-- Aim of the task --
Write out exactly the lines of the material below, beginning at the top and ending at the line that contains "håndfuld friske citron".

-- Information shown --
--- START ---
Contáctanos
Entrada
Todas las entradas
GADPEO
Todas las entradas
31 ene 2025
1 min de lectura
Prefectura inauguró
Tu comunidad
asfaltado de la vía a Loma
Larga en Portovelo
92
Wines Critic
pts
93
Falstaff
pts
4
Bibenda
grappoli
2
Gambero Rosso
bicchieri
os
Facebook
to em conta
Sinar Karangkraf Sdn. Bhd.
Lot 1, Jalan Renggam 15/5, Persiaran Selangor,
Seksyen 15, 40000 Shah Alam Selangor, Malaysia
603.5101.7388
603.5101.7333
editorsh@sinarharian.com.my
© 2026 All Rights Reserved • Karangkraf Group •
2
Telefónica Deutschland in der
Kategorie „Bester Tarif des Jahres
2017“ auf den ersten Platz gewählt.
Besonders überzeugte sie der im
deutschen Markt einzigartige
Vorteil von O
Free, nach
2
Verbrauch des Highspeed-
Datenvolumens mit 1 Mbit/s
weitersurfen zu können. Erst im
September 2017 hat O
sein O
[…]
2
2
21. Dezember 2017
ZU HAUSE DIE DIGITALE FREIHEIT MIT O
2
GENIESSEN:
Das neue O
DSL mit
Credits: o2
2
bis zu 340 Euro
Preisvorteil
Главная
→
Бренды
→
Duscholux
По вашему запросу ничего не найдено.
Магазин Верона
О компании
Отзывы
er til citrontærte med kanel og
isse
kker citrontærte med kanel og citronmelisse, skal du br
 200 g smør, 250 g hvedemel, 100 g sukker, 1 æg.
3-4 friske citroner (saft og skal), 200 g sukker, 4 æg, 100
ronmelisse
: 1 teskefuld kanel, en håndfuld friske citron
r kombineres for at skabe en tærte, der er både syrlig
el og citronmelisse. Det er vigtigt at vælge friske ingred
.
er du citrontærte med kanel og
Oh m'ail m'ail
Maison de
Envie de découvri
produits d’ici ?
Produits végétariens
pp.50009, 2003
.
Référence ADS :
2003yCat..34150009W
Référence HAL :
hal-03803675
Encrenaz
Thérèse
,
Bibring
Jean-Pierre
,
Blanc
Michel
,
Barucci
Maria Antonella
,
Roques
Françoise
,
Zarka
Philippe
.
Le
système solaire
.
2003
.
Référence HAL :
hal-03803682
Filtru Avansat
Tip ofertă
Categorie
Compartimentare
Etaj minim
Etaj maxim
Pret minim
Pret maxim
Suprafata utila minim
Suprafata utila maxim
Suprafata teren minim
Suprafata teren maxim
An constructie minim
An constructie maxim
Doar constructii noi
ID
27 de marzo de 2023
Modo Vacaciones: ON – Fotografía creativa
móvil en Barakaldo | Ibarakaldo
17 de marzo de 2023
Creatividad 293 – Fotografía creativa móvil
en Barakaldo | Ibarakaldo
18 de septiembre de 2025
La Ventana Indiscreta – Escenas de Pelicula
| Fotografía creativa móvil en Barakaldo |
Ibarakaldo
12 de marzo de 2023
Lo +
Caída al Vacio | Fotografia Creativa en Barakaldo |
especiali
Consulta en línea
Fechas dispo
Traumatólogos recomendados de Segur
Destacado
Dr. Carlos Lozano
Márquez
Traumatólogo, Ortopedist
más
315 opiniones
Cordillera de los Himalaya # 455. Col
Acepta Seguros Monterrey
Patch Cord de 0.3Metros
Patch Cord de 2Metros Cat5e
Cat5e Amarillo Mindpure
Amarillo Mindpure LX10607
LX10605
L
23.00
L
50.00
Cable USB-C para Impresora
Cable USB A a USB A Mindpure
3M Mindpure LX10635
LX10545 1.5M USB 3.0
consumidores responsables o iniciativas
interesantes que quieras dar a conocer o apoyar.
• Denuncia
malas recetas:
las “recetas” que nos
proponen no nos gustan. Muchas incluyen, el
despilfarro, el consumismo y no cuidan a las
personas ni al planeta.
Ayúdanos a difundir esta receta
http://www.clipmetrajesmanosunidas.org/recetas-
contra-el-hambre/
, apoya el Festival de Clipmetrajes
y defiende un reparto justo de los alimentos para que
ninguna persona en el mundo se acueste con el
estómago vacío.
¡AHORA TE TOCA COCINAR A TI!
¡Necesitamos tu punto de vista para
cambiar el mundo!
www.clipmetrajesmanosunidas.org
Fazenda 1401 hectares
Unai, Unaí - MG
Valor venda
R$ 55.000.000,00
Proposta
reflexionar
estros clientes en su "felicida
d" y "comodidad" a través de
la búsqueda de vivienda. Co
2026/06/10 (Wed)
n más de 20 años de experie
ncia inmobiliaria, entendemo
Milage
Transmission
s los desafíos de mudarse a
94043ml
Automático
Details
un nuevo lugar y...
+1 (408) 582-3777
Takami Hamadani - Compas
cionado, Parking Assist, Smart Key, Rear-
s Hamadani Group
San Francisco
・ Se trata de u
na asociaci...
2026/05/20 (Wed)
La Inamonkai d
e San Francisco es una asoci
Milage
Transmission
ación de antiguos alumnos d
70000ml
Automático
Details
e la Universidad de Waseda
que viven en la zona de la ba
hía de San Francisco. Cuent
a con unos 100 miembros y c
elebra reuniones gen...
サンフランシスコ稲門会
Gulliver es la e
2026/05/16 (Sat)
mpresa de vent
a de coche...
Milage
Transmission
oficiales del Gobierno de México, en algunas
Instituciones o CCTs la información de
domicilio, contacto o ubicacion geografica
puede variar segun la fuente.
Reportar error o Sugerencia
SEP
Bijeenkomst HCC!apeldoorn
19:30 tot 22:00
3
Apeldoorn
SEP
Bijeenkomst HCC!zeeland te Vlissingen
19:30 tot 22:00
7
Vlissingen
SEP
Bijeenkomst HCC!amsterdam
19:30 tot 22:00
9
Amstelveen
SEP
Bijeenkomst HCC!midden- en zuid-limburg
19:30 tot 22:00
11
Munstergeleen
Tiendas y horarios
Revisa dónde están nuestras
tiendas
--- END ---
-- Answer to this task --
Contáctanos
Entrada
Todas las entradas
GADPEO
Todas las entradas
31 ene 2025
1 min de lectura
Prefectura inauguró
Tu comunidad
asfaltado de la vía a Loma
Larga en Portovelo
92
Wines Critic
pts
93
Falstaff
pts
4
Bibenda
grappoli
2
Gambero Rosso
bicchieri
os
Facebook
to em conta
Sinar Karangkraf Sdn. Bhd.
Lot 1, Jalan Renggam 15/5, Persiaran Selangor,
Seksyen 15, 40000 Shah Alam Selangor, Malaysia
603.5101.7388
603.5101.7333
editorsh@sinarharian.com.my
© 2026 All Rights Reserved • Karangkraf Group •
2
Telefónica Deutschland in der
Kategorie „Bester Tarif des Jahres
2017“ auf den ersten Platz gewählt.
Besonders überzeugte sie der im
deutschen Markt einzigartige
Vorteil von O
Free, nach
2
Verbrauch des Highspeed-
Datenvolumens mit 1 Mbit/s
weitersurfen zu können. Erst im
September 2017 hat O
sein O
[…]
2
2
21. Dezember 2017
ZU HAUSE DIE DIGITALE FREIHEIT MIT O
2
GENIESSEN:
Das neue O
DSL mit
Credits: o2
2
bis zu 340 Euro
Preisvorteil
Главная
→
Бренды
→
Duscholux
По вашему запросу ничего не найдено.
Магазин Верона
О компании
Отзывы
er til citrontærte med kanel og
isse
kker citrontærte med kanel og citronmelisse, skal du br
 200 g smør, 250 g hvedemel, 100 g sukker, 1 æg.
3-4 friske citroner (saft og skal), 200 g sukker, 4 æg, 100
ronmelisse
: 1 teskefuld kanel, en håndfuld friske citron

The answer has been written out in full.